Supporting accurate and complete data collection involving fatal police shootings is vitally important. Why? Because in the absence of accurate data, inaccurate narratives take shape that have profound effects that damage our public safety.

The City Journal article highlights this by noting a recent national poll showing that Americans believe police shoot and kill 1,800 unarmed black people per year. The problem with that perception is that it is inflated 100 times higher than the actual number, and most of those “unarmed” people were, in fact, armed leading up to the shooting, or represented an articulable threat that led to the shooting.

The Journal also calculated that “police use force of any type in less than one-tenth of one percent of all 911 calls,” and that police fatally shoot someone in less than 0.002 percent of all police-citizen encounters.

According to David Sypher Jr., an African American freelance writer and author of The Spectator World’s article, the result of efforts like the Fatal Force database has been, “A decade of racial paranoia, collapsing trust in law enforcement and a political culture where slogans like “defund the police” could flourish in the mainstream. The human cost of this narrative cannot be overstated. Police pulled back from proactive enforcement in high-crime neighborhoods. Officers left the profession in droves. And the very communities that activists claimed to defend were left to face soaring crime and chaos.”

Sypher went on to say, But when crime is high, police presence follows. It must. And when police presence is high, so too is the probability of interaction, arrest, and — yes — conflict. This isn’t racism. It’s math.

The idea that this basic dynamic can be reduced to a racial morality play — black victim versus white oppressor — is not only wrong, it’s dangerous. It cultivates fear. It discourages cooperation with law enforcement. It teaches young black men that any contact with a cop is a threat to their life, instead of an opportunity for protection, resolution, or correction.

And it has consequences. In cities across America, police officers have scaled back traffic stops, foot patrols and street-level enforcement, not because they don’t care — but because they’re being watched like predators and punished like criminals for doing their jobs. That vacuum doesn’t lead to peace. It leads to unchecked violence.”

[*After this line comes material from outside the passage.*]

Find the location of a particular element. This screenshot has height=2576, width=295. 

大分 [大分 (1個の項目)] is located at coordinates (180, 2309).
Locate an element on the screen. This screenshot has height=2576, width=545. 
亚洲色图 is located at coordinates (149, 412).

Sypher aptly concluded, “I’m a black man who supports police reform where it makes sense. But reform must be grounded in facts, not feelings. Real accountability is built on a foundation of data, not emotional storytelling. What the Washington Post did was offer a half-truth, repackaged as moral clarity. But a half-truth is still a lie — and this one has done real damage.

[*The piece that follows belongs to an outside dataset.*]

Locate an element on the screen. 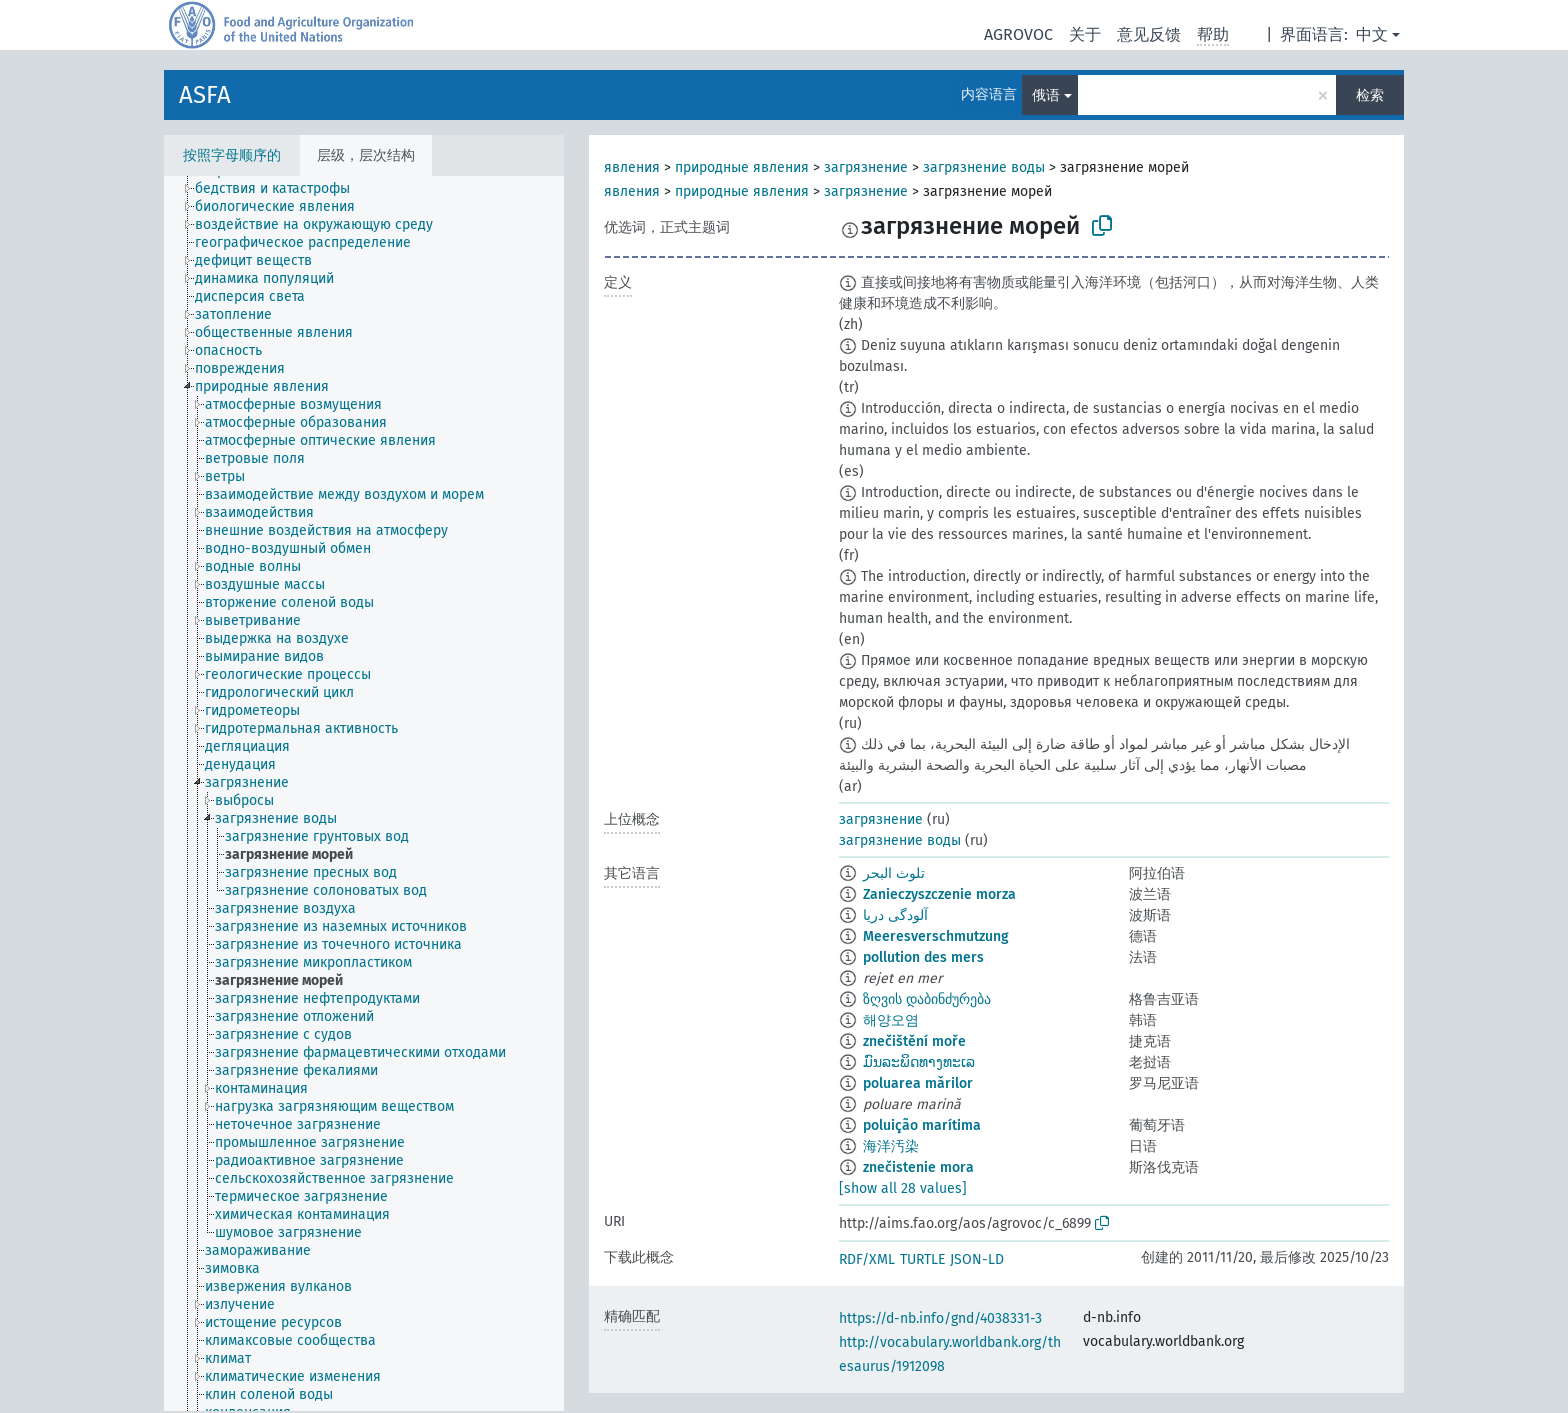 The height and width of the screenshot is (1413, 1568). 关于 is located at coordinates (1085, 34).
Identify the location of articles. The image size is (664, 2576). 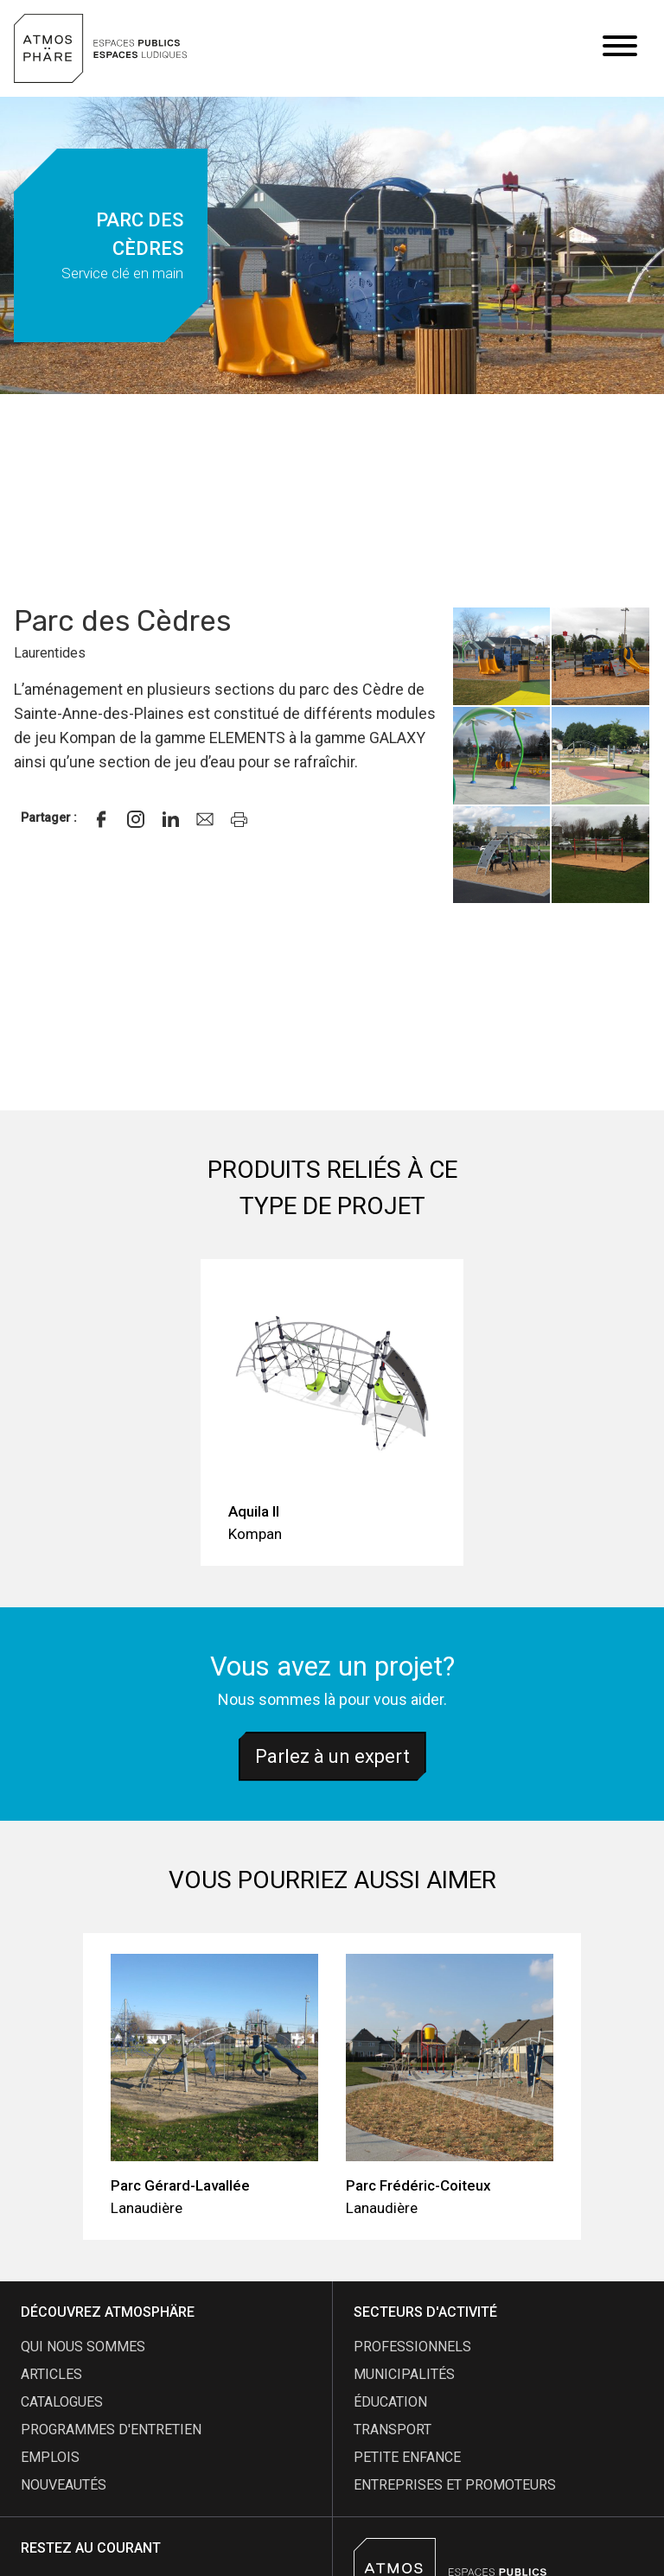 (51, 2374).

If the Post wants to shut down its database, fine. But let’s not pretend the story ends there. The narrative they helped shape still dominates our culture. It lives on in our schools, in our politics and in our popular media. And until we start telling the whole truth about policing — about crime, community, and the hard work of building public trust — we’ll stay trapped in a cycle of mistrust and misunderstanding.

You want better policing? Start with better reporting.”